Anna shook her head and looked over at Elodie, who was smiling a soft but inebriated smile.
“Have you ever had one?”
Elodie shook her head slightly, as if to wrap her head around the question.
“An abortion?”Anna nodded.
“No. I’m gay. I assume, and hope, that if I ever do end up pregnant, I’ll be there on purpose.”
Anna, seemingly very surprised, leant back in the sofa.
Elodie nodded with a knowing look behind her eyes. She didn’t fit people’s bill when it came to gay women, and it annoyed her to no end that this was so very often the response she got.
“Huh. I didn’t see that coming. I always assumed…”
Realizing her error, she sat up straighter, and looked Elodie in the eyes.
“Oh, I’m sorry. That was super rude, wasn’t it. Forgive my ignorance, I’m from the church.”
Elodie laughed loudly at the flustered woman across from her.
“It’s fine, I’m just teasing you. Don’t worry. Does it bother you?”
“You being gay? No, just another one of those things I learned about in very different ways over the decades.”
“Well, I can imagine their view on homosexuality,” Elodie mused, “if what you’ve said about abortion stands.”
Anna lifted her glass and saluted her, leaving room for Elodie to assume she was right on the money.

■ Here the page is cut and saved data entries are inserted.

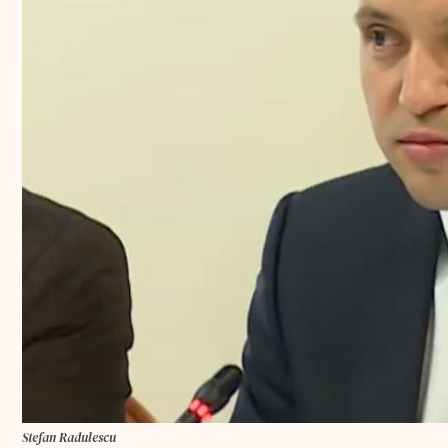
Stefan Radulescu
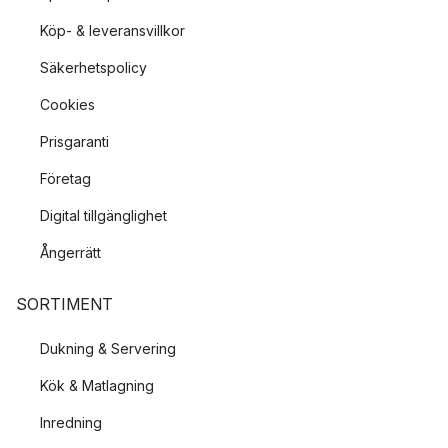
Köp- & leveransvillkor
Säkerhetspolicy
Cookies
Prisgaranti
Företag
Digital tillgänglighet
Ångerrätt
SORTIMENT
Dukning & Servering
Kök & Matlagning
Inredning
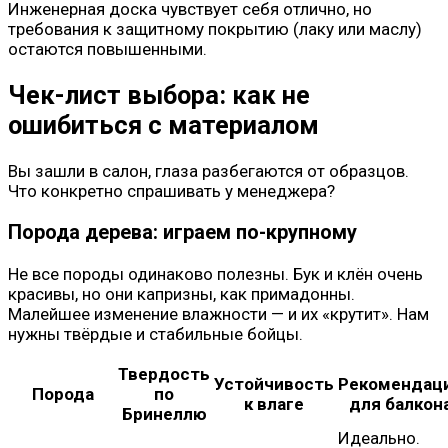
Инженерная доска чувствует себя отлично, но
требования к защитному покрытию (лаку или маслу)
остаются повышенными.
Чек-лист выбора: как не
ошибиться с материалом
Вы зашли в салон, глаза разбегаются от образцов.
Что конкретно спрашивать у менеджера?
Порода дерева: играем по-крупному
Не все породы одинаково полезны. Бук и клён очень
красивы, но они капризны, как примадонны.
Малейшее изменение влажности — и их «крутит». Нам
нужны твёрдые и стабильные бойцы.
Твердость
Устойчивость
Рекомендац
Порода
по
к влаге
для балкон
Бринеллю
Идеально.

Elodie spotted Anna in the crowd outside the hospital, rushing towards her in her bright blue scrubs and white coat. This was the first time Elodie had seen the brunette in her hospital clothes, and it felt odd to see her look so official. She could always tell how measured and thoughtful Anna was with how she spoke, and how she related to other people when they were together. Her intelligence always shone through in whatever she did. In the few times they had been drinking together, not even the alcohol could hinder Anna’s mind from churning. Elodie all the sudden found herself facing the pinnacle of doctor-Anna, punctuated by the stethoscope around her neck.
“Cute teddy bear,” Elodie said, smirking, pointing towards the small, white teddy bear that was fastened to the pocket of her coat. Anna looked a little embarrassed, but took it in her stride.